GIVEN RECORDS:

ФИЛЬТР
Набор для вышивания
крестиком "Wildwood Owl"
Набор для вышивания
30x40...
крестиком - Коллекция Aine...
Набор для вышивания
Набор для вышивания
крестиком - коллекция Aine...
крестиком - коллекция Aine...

TRY IT:
Only a number is expected: how many lines of the data include the string "крестиком".

WRITTEN ANSWER:
4